◆ **GIVEN RECORDS**
BEGIN
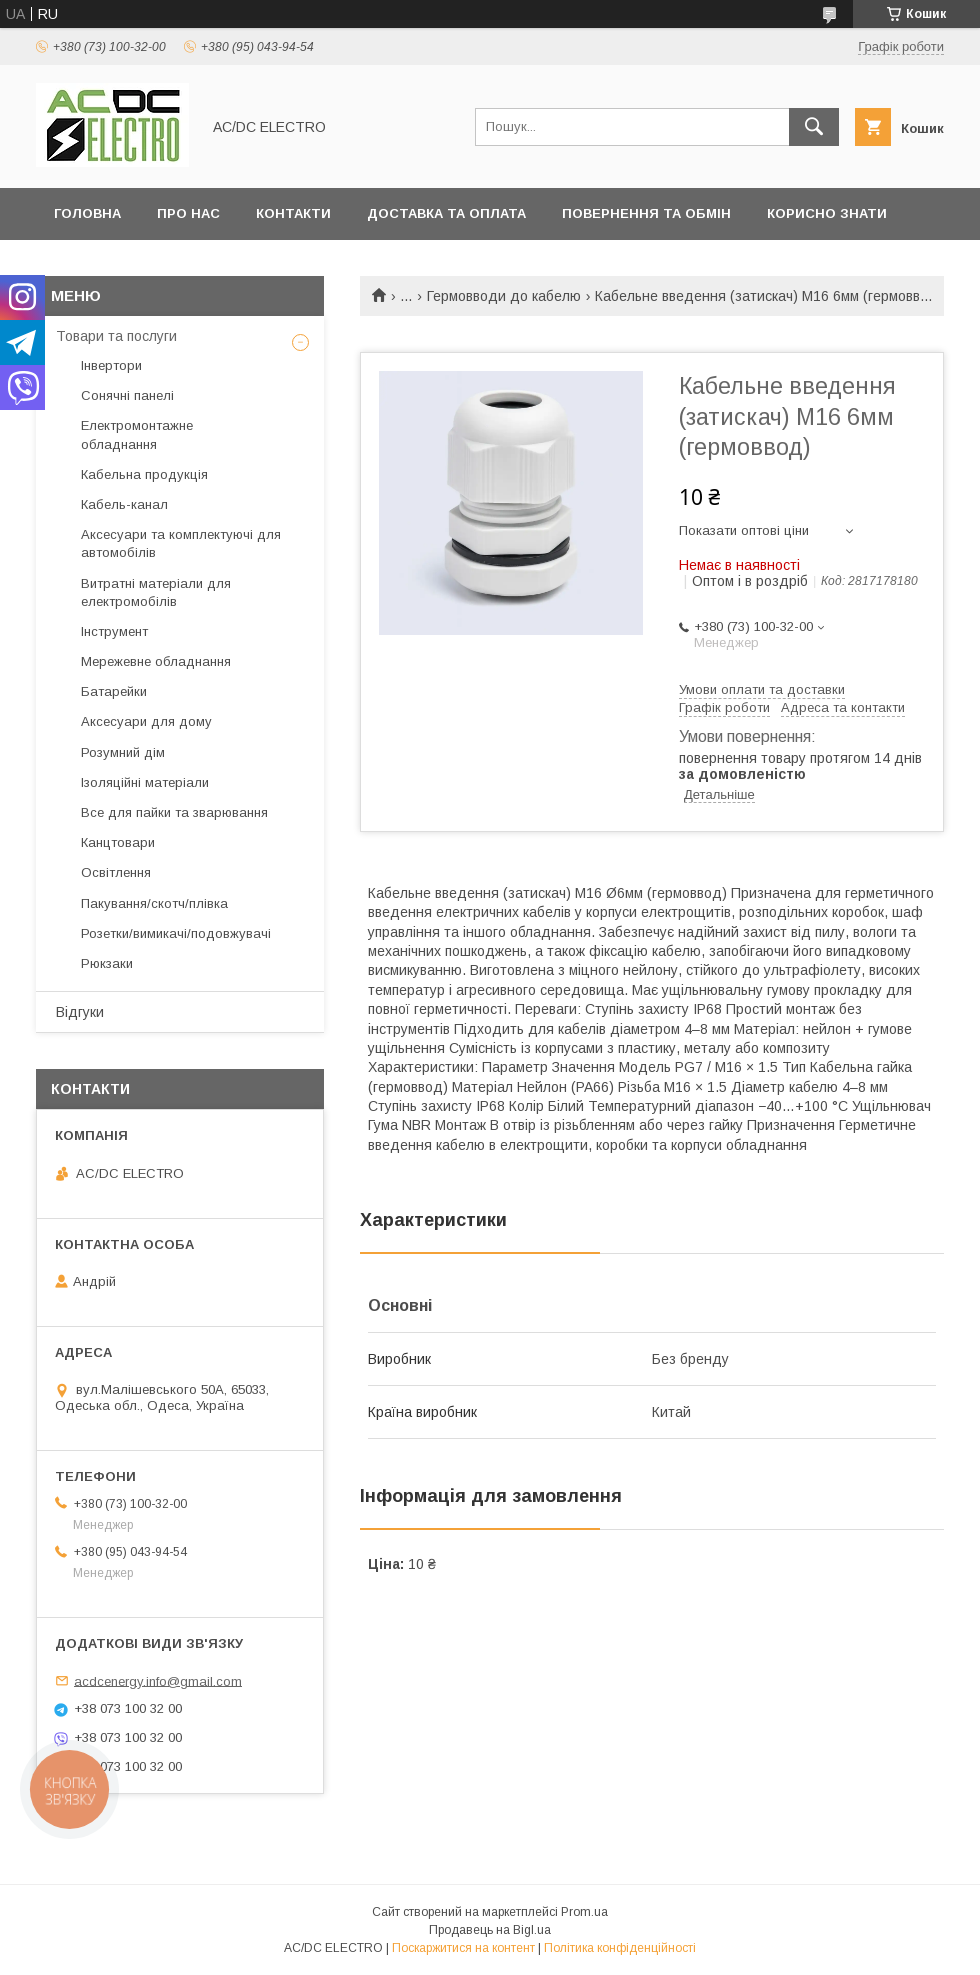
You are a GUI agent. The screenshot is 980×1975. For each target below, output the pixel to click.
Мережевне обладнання (156, 661)
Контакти (293, 213)
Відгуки (80, 1012)
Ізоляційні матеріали (145, 782)
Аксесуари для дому (146, 721)
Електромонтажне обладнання (137, 434)
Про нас (188, 213)
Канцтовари (118, 842)
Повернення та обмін (646, 213)
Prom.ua (584, 1912)
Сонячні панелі (127, 395)
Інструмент (114, 631)
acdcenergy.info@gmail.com (158, 1680)
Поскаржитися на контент (463, 1948)
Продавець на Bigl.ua (490, 1930)
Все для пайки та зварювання (174, 812)
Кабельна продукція (144, 474)
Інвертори (111, 365)
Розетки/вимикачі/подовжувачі (176, 933)
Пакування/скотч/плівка (154, 903)
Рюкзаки (107, 963)
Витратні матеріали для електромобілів (156, 592)
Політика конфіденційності (620, 1948)
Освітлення (116, 872)
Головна (87, 213)
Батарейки (114, 691)
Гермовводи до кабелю (504, 296)
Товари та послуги (116, 336)
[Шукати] (814, 127)
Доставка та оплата (446, 213)
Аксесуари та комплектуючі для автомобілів (181, 543)
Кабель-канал (124, 504)
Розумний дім (123, 752)
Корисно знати (827, 213)
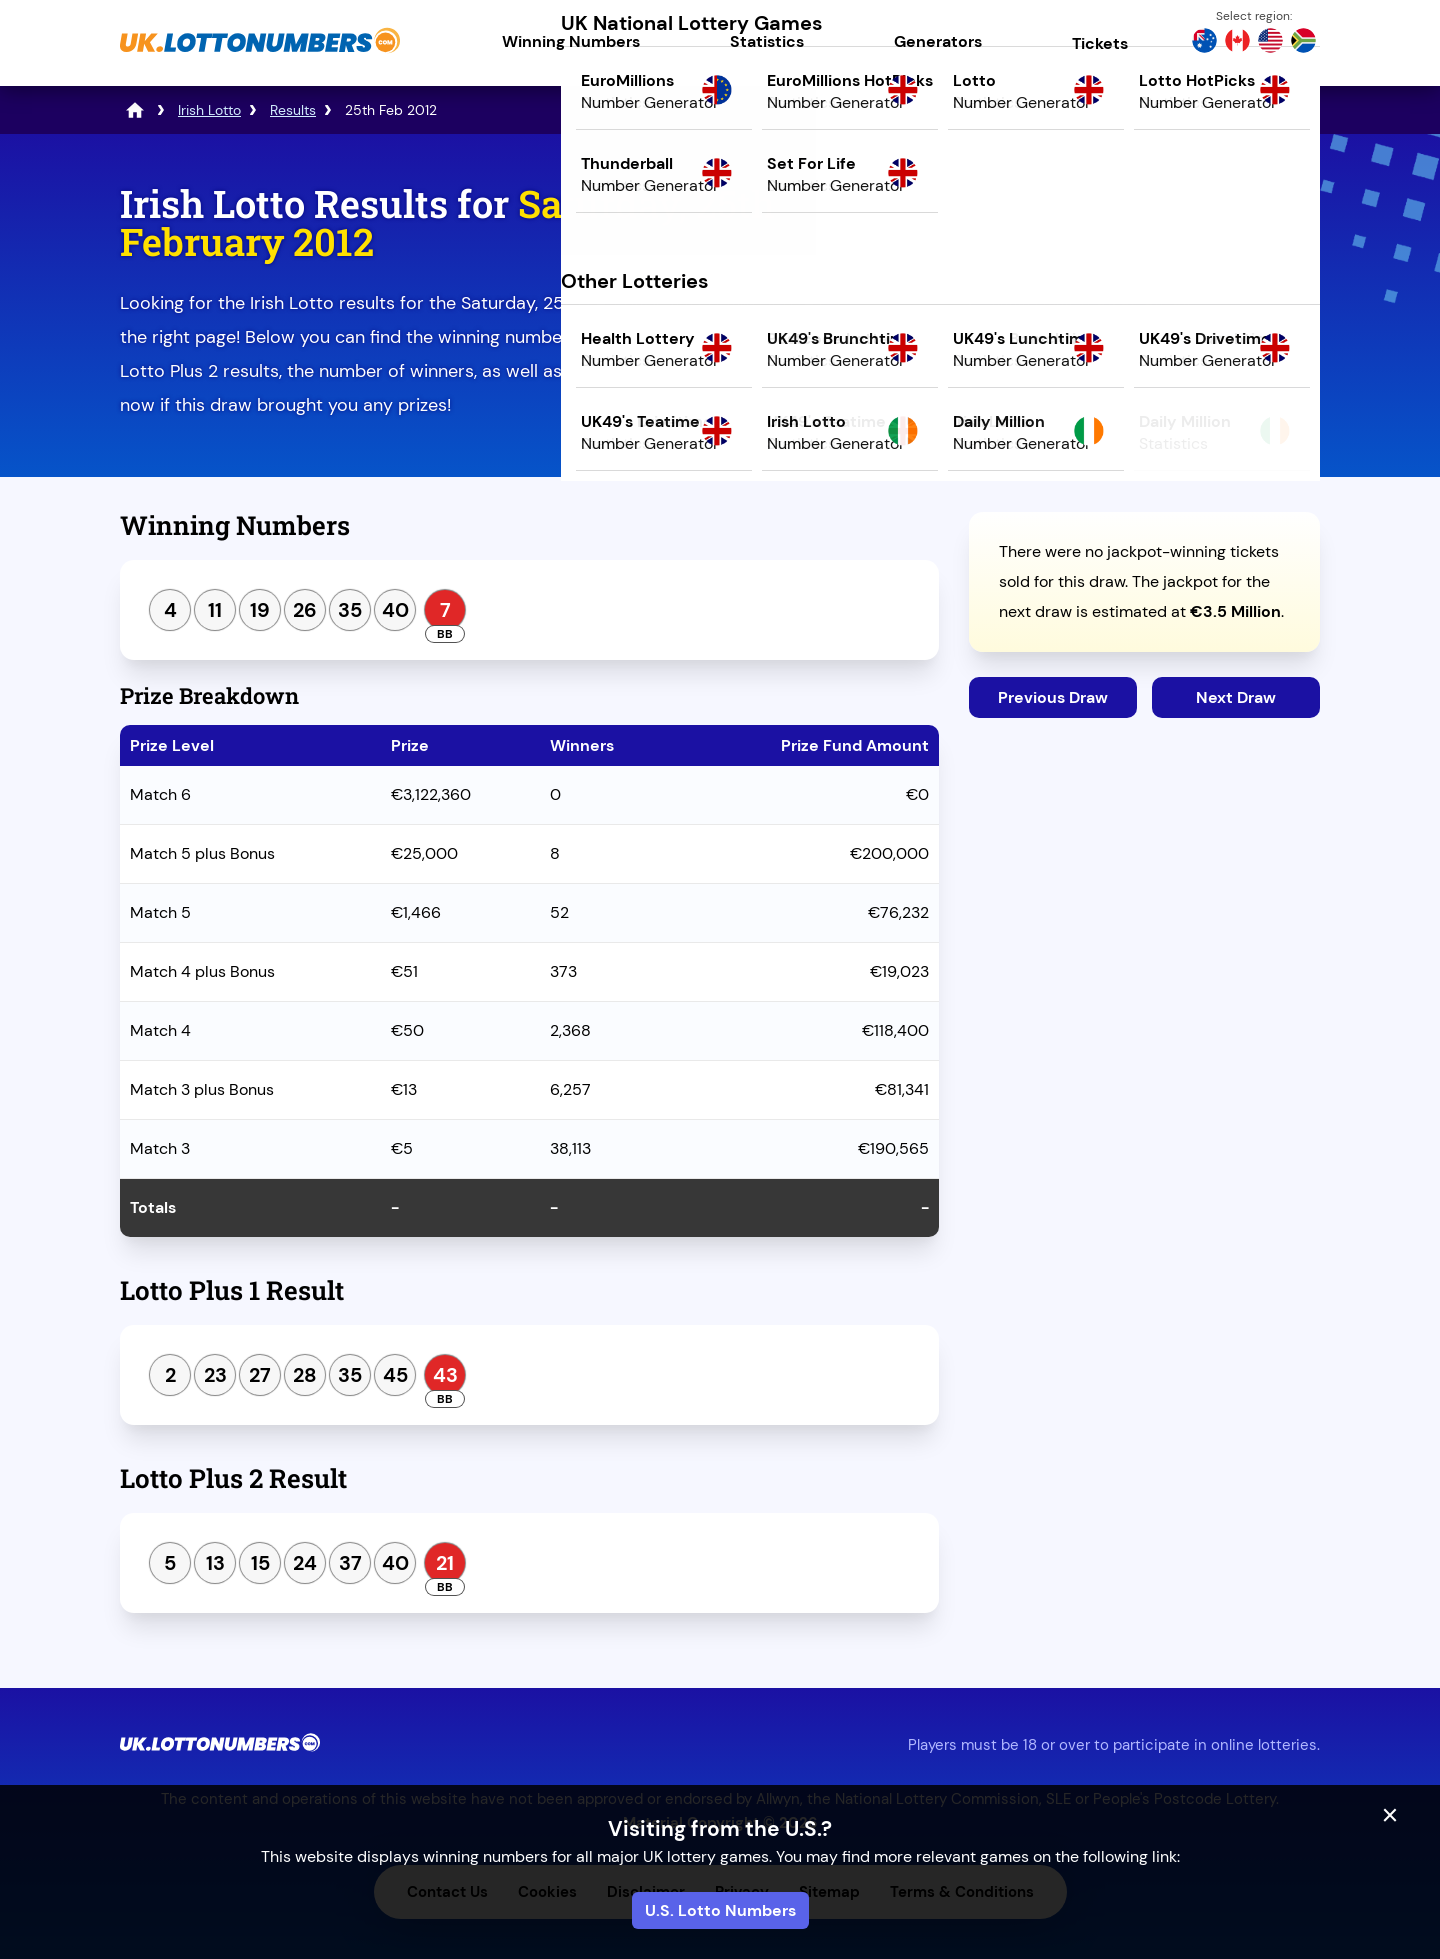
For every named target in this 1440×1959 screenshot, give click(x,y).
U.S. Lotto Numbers (720, 1910)
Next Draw (1236, 697)
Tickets (1100, 43)
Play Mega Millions (1144, 356)
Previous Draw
END
◆ **ACTIVITY**
Pick out and copy the lines of the material that include the word "обладнання".

◆ **RESULT OF THE TASK**
Мережевне обладнання (156, 661)
Електромонтажне обладнання (137, 434)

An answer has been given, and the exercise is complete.